100 YEARS OF RICHARD TUCKER, BY HENRY R. TUCKER



On Wednesday, August 28, the operatic world will celebrate the 100th anniversary of the birth of Richard Tucker.  For this very special occasion, I am privileged to feature a commemorative article by Henry R. Tucker, one of the legendary tenor's three sons.  I have also invited Dr. James A. Drake, the great tenor's authorized biographer, to introduce Mr. Tucker to our readers.

"Henry R. Tucker, an attorney-at-law and insurance broker, has a formidable knowledge of his father's recordings, roles, and artistic legacy," writes Dr. Drake.

"With his two brothers, Barry Tucker (a Manhattan stockbroker and the longtime president of the Richard Tucker Music Foundation) and Dr. David Tucker (an ophthalmologist and adjunct professor of medicine at New York University), Henry Tucker is able to speak about his legendary father from an enviable perspective.

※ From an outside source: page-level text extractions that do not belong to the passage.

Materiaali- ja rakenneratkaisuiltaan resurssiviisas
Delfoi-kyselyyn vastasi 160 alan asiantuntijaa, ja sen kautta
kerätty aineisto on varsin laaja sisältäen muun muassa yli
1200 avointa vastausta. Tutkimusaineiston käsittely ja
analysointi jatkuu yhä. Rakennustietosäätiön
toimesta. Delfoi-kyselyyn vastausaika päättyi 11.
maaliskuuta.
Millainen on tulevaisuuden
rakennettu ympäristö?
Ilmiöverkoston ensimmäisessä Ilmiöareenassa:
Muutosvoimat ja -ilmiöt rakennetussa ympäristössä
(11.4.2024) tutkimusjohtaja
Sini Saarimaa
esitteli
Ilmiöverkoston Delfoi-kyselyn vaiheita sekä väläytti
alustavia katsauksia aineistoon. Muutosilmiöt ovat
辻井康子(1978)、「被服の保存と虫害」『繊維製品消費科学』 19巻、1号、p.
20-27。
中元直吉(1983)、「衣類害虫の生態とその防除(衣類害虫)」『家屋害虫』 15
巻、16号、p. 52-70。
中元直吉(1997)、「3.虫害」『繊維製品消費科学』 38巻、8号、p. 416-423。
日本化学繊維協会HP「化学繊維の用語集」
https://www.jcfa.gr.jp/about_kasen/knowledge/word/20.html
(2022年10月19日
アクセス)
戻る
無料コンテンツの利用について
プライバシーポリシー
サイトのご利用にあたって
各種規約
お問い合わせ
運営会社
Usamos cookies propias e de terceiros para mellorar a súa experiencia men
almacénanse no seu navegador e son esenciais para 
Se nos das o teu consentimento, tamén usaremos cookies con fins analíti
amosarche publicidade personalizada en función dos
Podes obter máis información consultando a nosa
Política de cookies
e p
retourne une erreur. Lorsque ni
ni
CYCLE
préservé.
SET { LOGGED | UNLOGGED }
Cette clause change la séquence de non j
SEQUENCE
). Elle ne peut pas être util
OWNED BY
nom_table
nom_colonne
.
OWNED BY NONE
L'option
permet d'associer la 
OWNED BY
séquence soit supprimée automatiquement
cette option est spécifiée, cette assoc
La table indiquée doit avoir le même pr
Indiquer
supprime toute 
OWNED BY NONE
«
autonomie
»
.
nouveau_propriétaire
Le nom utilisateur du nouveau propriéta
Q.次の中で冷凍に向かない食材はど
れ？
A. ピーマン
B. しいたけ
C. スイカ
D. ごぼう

"Among his many priceless memories is being with his brother Barry in their father's dressing room between acts during a 1973 Metropolitan Opera radio broadcast of 'La Boheme,' when Luciano Pavarotti telephoned the dressing room to say, 'You have shown us again, Richard, that you are still the king!'

"It is especially fitting that the blog 'Great Opera Singers,' through its creator Edmund St. Austell, will enable Henry Tucker to share with readers around the world not only his thoughts and perspectives, but also an array of audio and video recordings that illustrate the evolvement of Richard Tucker's voice from a youthful lyric tenor into a lirico-spinto voice of dramatic intensity."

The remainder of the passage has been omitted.